- Material to process

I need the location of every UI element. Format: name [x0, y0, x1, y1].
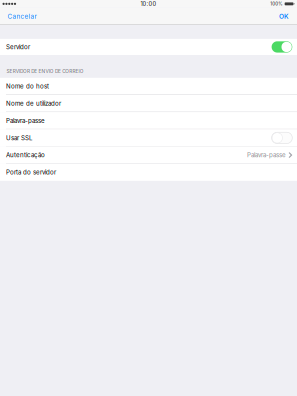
staticText: SERVIDOR DE ENVIO DE CORREIO	[6, 68, 84, 74]
button[interactable]: Servidor	[272, 41, 292, 53]
button[interactable]: Cancelar	[4, 8, 40, 25]
staticText: Palavra-passe	[6, 117, 45, 124]
button[interactable]: OK	[275, 8, 293, 25]
button[interactable]: Nome do host	[0, 78, 297, 95]
button[interactable]: Nome de utilizador	[0, 95, 297, 112]
staticText: 10:00	[140, 0, 156, 7]
staticText: 100%	[270, 1, 282, 6]
button[interactable]: Palavra-passe	[0, 112, 297, 129]
staticText: Nome do host	[6, 83, 49, 90]
staticText: Servidor	[6, 43, 30, 51]
button[interactable]: Porta do servidor	[0, 164, 297, 181]
staticText: Usar SSL	[6, 134, 32, 142]
staticText: Nome de utilizador	[6, 100, 61, 107]
staticText: Cancelar	[8, 12, 36, 20]
button[interactable]: Autenticação	[0, 146, 297, 164]
staticText: Porta do servidor	[6, 168, 56, 176]
staticText: Autenticação	[6, 151, 45, 159]
staticText: Palavra-passe	[247, 151, 286, 159]
button[interactable]: Usar SSL	[272, 132, 292, 144]
staticText: OK	[279, 12, 289, 20]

- Exercise directions
Apart from the pictures, set down all the entries above exactly.

- Reply to the task
I need the location of every UI element. Format: name [x0, y0, x1, y1].
staticText: SERVIDOR DE ENVIO DE CORREIO	[6, 68, 84, 74]
button[interactable]: Servidor	[272, 41, 292, 53]
button[interactable]: Cancelar	[4, 8, 40, 25]
staticText: Palavra-passe	[6, 117, 45, 124]
button[interactable]: OK	[275, 8, 293, 25]
button[interactable]: Nome do host	[0, 78, 297, 95]
button[interactable]: Nome de utilizador	[0, 95, 297, 112]
staticText: 10:00	[140, 0, 156, 7]
staticText: 100%	[270, 1, 282, 6]
button[interactable]: Palavra-passe	[0, 112, 297, 129]
staticText: Nome do host	[6, 83, 49, 90]
staticText: Servidor	[6, 43, 30, 51]
button[interactable]: Porta do servidor	[0, 164, 297, 181]
staticText: Usar SSL	[6, 134, 32, 142]
staticText: Nome de utilizador	[6, 100, 61, 107]
staticText: Cancelar	[8, 12, 36, 20]
button[interactable]: Autenticação	[0, 146, 297, 164]
staticText: Porta do servidor	[6, 168, 56, 176]
staticText: Autenticação	[6, 151, 45, 159]
staticText: Palavra-passe	[247, 151, 286, 159]
button[interactable]: Usar SSL	[272, 132, 292, 144]
staticText: OK	[279, 12, 289, 20]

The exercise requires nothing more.